District Attorney Shannon Wallace said Wednesday that the grand jury met Monday and Tuesday, but did not consider indictments in the case against Marlow, her political adviser Robert Trim and Cherokee County GOP Secretary Barbara Knowles because the case is still under investigation.
Marlow, Trim and Knowles surrendered to authorities in early July after the Canton Police Department obtained warrants for their arrests after the three were accused of lying when they told that detectives Petruzielo tried to run them over outside a tavern in downtown Canton after a contentious school board meeting June 13. Although two months and two meetings of the grand jury have passed since, Wallace said the delay in her office presenting the case for the grand jury to consider indictment isn’t unusual.
“It is not uncommon at all for it to take several months to indict a case, even a seemingly simple case,” she said.
“We do not rush to indict any case. We take our time to make sure that we know everything there is to know about the case and are truly ready to proceed to trial.”

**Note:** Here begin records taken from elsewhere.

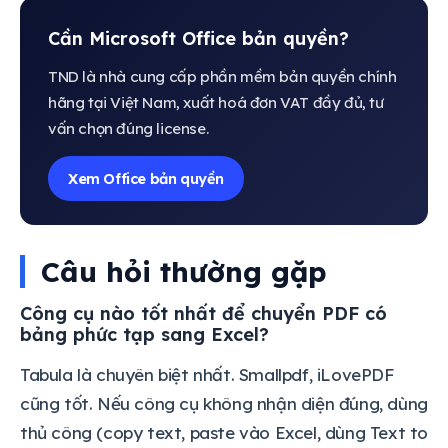
Cần Microsoft Office bản quyền?
TND là nhà cung cấp phần mềm bản quyền chính
hãng tại Việt Nam, xuất hoá đơn VAT đầy đủ, tư
vấn chọn đúng license.
Xem Office bản quyền
Câu hỏi thường gặp
Công cụ nào tốt nhất để chuyển PDF có
bảng phức tạp sang Excel?
Tabula là chuyên biệt nhất. Smallpdf, iLovePDF
cũng tốt. Nếu công cụ không nhận diện đúng, dùng
thủ công (copy text, paste vào Excel, dùng Text to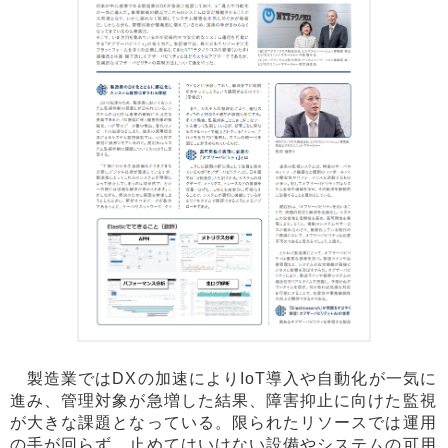
製造業ではDXの加速によりIoT導入や自動化が一気に
進み、管理対象が急増した結果、障害抑止に向けた監視
が大きな課題となっている。限られたリソースでは運用
の手が回らず、止めてはいけない設備やシステムの可用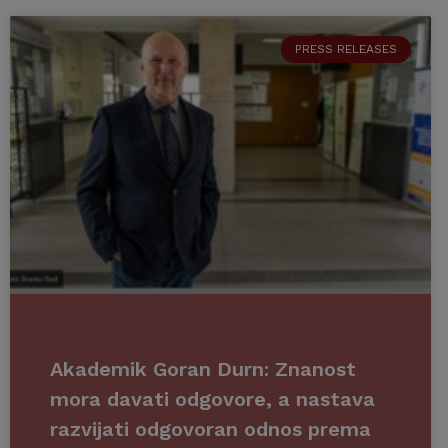
PRESS RELEASES
Akademik Goran Durn: Znanost
mora davati odgovore, a nastava
razvijati odgovoran odnos prema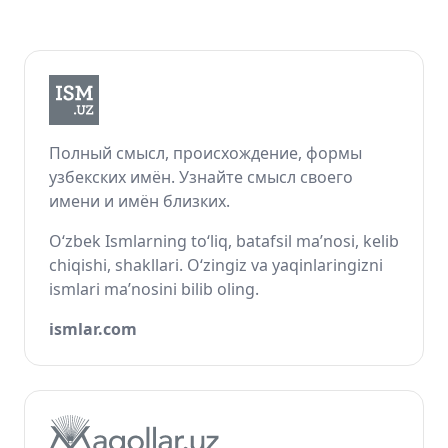
Полный смысл, происхождение, формы
узбекских имён. Узнайте смысл своего
имени и имён близких.
O‘zbek Ismlarning to‘liq, batafsil ma’nosi, kelib
chiqishi, shakllari. O‘zingiz va yaqinlaringizni
ismlari ma’nosini bilib oling.
ismlar.com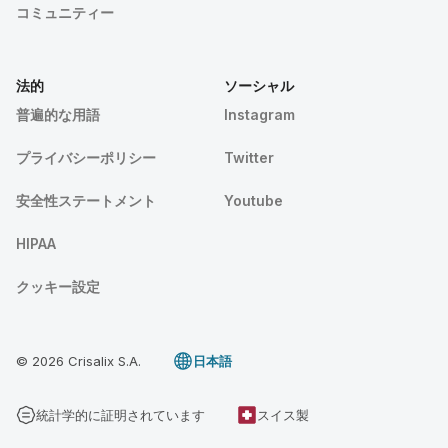
コミュニティー
法的
ソーシャル
普遍的な用語
Instagram
プライバシーポリシー
Twitter
安全性ステートメント
Youtube
HIPAA
クッキー設定
© 2026 Crisalix S.A.
日本語
統計学的に証明されています
スイス製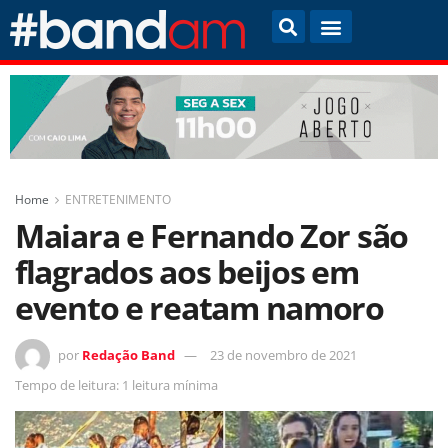
Home
ENTRETENIMENTO
Maiara e Fernando Zor são
flagrados aos beijos em
evento e reatam namoro
por
Redação Band
23 de novembro de 2021
Tempo de leitura: 1 leitura mínima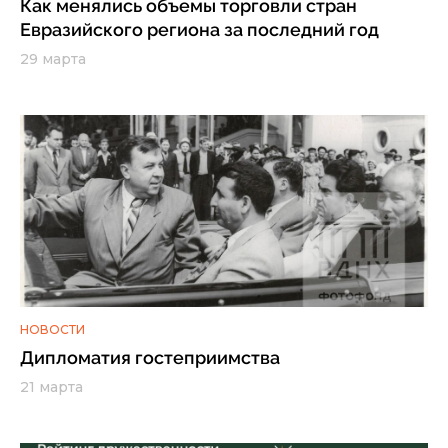
Как менялись объемы торговли стран
Евразийского региона за последний год
29 марта
НОВОСТИ
Дипломатия гостеприимства
21 марта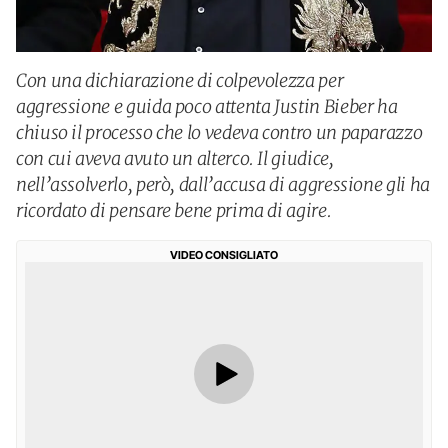
Con una dichiarazione di colpevolezza per
aggressione e guida poco attenta Justin Bieber ha
chiuso il processo che lo vedeva contro un paparazzo
con cui aveva avuto un alterco. Il giudice,
nell’assolverlo, però, dall’accusa di aggressione gli ha
ricordato di pensare bene prima di agire.
VIDEO CONSIGLIATO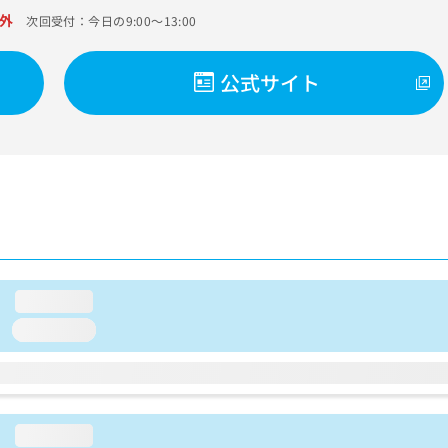
外
次回受付：今日の9:00～13:00
公式サイト
loading...
loading...
loading...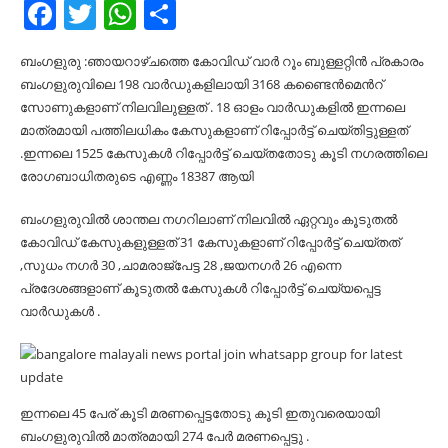
Facebook
Twitter
WhatsApp
Share
ബംഗളുരു :ഞായറാഴ്ചത്തെ കോവിഡ് വാർ റൂം ബുള്ളറ്റിൻ പ്രകാരം
ബംഗളുരുവിലെ 198 വാർഡുകളിലായി 3168 കണ്ടൈൻമെൻറ്
സോണുകളാണ് നിലവിലുള്ളത് . 18 ഓളം വാർഡുകളിൽ ഇന്നലെ
മാത്രമായി പത്തിലധികം കേസുകളാണ് റിപ്പോർട്ട് ചെയ്തിട്ടുള്ളത്
.ഇന്നലെ 1525 കേസുകൾ റിപ്പോർട്ട് ചെയ്തതോടു കൂടി നഗരത്തിലെ
രോഗബാധിതരുടെ എണ്ണം 18387 ആയി
ബംഗളുരുവിൽ ശാന്തല നഗറിലാണ് നിലവിൽ ഏറ്റവും കൂടുതൽ
കോവിഡ് കേസുകളുള്ളത് 31 കേസുകളാണ് റിപ്പോർട്ട് ചെയ്തത്
,സുധം നഗർ 30 ,ചാമരാജ്പേട്ട 28 ,ജയനഗർ 26 എന്നെ
പ്രദേശങ്ങളാണ് കൂടുതൽ കേസുകൾ റിപ്പോർട്ട് ചെയ്യപ്പെട്ട
വാർഡുകൾ .
ഇന്നലെ 45 പേര് കൂടി മരണപ്പെട്ടതോടു കൂടി ഇതുവരെയായി
ബംഗളുരുവിൽ മാത്രമായി 274 പേർ മരണപ്പെട്ടു .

Wallace said that while the case against Marlow, Trim and Knowles may seem simple on the surface, there are many time-consuming steps to a full investigation and preparing for a trial, such as collecting reports, performing scientific tests and interviewing witnesses.
The next session of the grand jury is set for Oct. 14 and 15, but Wallace said the case against the three won’t be presented until all investigation and trial preparation is complete.
Marlow, Trim and Knowles each face a felony count of making false statements about the incident in June, when they reportedly told Canton Police that Petruzielo nearly hit them as they were walking to the tavern on East Main Street.
Knowles, who made the 911 call saying the superintendent “raced right by me in his white BMW and did not stop,” faces an additional misdemeanor count of false report of a crime.
If convicted of their felony counts of making false statements, Marlow, Trim and Knowles could face between one and five years in jail.
Marlow will also face an ethics hearing Oct. 2 to determine whether or not she violated the school board’s code of ethics when she penned a letter to AdvancED and Southern Association of Colleges and Schools in June, alleging the school district was in violation of the agency’s standards.
AdvancED, the agency which decides if school districts are worthy of accreditation, found Aug. 19 the district was not in violation.